- [SOURCE DATA]
════════════════════

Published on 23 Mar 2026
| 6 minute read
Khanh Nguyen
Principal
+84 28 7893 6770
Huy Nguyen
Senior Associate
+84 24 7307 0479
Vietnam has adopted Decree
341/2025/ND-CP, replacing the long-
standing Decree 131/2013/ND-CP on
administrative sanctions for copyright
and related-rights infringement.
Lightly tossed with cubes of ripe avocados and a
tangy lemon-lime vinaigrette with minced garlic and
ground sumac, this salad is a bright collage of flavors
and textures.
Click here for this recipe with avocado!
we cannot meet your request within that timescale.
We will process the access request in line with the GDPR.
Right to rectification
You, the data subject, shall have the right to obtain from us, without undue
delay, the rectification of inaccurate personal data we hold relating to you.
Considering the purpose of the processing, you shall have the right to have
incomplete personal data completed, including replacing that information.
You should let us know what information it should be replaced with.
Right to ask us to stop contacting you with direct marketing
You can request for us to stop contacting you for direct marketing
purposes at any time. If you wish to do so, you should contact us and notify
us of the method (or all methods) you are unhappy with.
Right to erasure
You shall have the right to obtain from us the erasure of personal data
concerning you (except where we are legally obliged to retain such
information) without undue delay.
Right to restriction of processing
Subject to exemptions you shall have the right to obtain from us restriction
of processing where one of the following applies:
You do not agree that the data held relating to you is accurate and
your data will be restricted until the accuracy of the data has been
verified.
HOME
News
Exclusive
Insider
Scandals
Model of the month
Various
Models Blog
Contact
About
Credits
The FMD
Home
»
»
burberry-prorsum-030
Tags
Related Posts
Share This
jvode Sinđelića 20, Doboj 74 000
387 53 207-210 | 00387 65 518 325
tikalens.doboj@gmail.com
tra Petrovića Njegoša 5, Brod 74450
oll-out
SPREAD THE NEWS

════════════════════

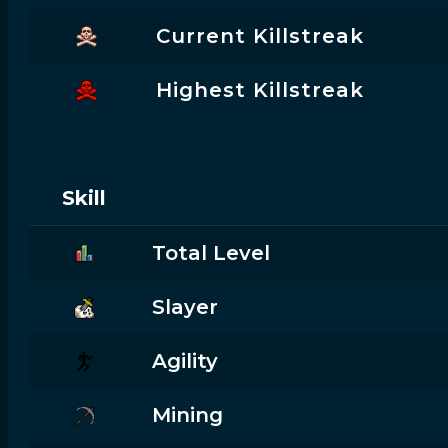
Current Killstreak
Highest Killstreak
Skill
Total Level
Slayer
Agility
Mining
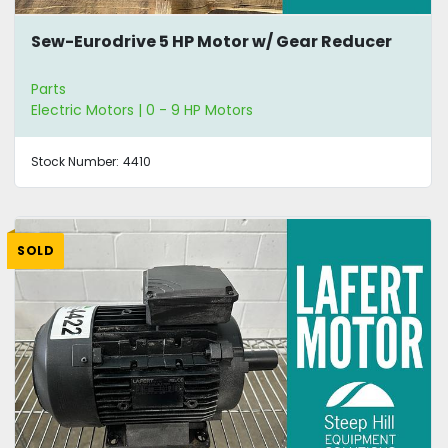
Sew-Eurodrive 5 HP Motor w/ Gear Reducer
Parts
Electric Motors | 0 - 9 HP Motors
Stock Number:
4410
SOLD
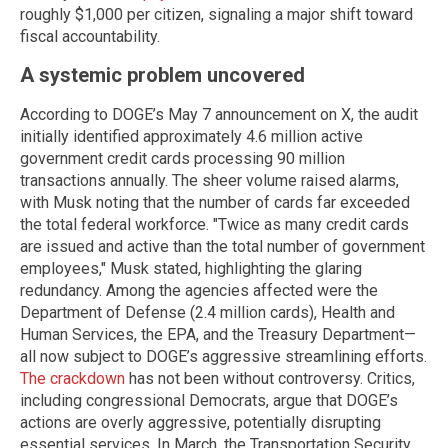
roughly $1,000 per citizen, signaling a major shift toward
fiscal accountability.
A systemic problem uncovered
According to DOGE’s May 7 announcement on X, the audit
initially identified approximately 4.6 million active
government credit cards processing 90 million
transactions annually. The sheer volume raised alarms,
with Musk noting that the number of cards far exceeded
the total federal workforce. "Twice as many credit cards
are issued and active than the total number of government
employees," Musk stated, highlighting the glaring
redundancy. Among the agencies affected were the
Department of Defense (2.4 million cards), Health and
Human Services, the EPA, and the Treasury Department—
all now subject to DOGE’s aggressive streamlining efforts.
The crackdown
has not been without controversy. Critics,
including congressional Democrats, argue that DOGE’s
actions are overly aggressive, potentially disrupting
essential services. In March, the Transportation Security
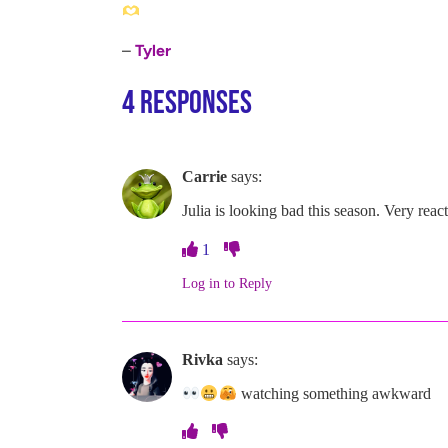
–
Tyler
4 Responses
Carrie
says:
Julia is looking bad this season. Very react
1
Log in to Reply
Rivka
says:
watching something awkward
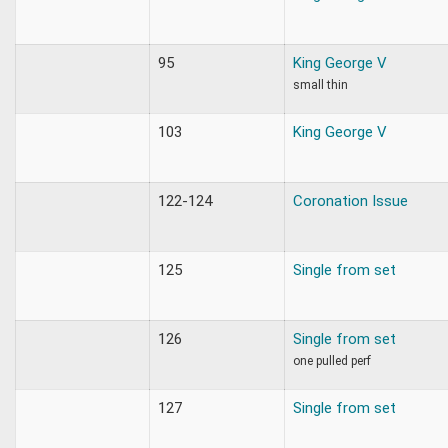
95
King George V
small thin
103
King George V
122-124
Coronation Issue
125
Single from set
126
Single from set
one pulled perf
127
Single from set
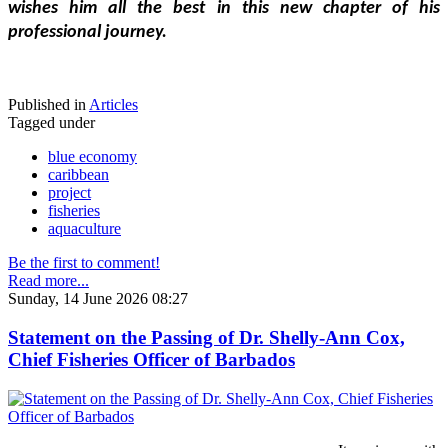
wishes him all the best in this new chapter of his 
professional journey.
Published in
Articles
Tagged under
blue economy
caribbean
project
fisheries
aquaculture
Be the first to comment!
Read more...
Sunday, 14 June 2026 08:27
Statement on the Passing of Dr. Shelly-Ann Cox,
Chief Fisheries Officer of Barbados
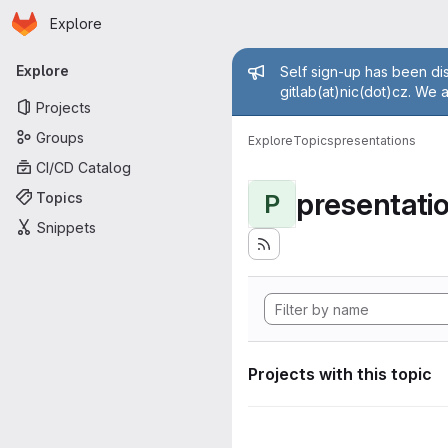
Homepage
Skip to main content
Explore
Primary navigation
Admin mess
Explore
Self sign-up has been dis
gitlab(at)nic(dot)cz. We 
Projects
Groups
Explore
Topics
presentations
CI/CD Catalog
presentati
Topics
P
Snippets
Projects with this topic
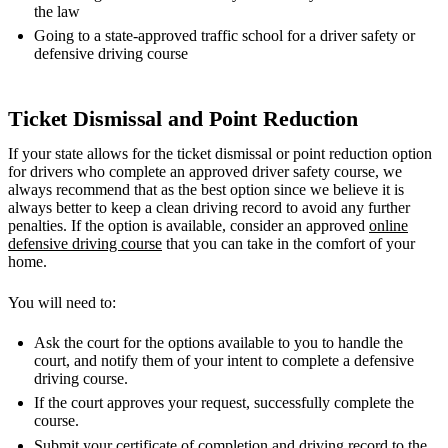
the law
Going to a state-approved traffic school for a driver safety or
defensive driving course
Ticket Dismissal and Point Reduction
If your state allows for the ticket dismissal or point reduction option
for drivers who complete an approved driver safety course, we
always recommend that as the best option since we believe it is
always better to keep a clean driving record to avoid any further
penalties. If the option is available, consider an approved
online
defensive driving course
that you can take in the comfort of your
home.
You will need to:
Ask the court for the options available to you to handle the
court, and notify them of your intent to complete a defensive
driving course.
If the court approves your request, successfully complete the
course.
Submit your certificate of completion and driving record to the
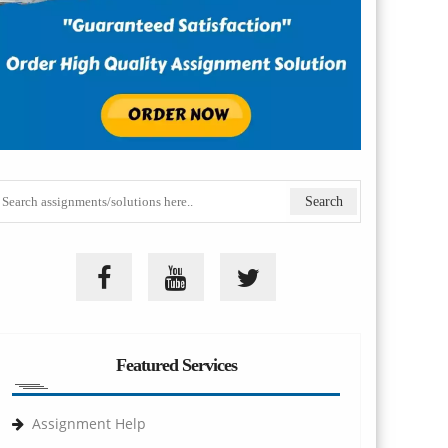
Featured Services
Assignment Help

════════════════════

- [EXERCISE] Scan the material line by line and report each one that contains "request".

- [RESULT FOR THIS TASK]
we cannot meet your request within that timescale.
We will process the access request in line with the GDPR.
You can request for us to stop contacting you for direct marketing
If the court approves your request, successfully complete the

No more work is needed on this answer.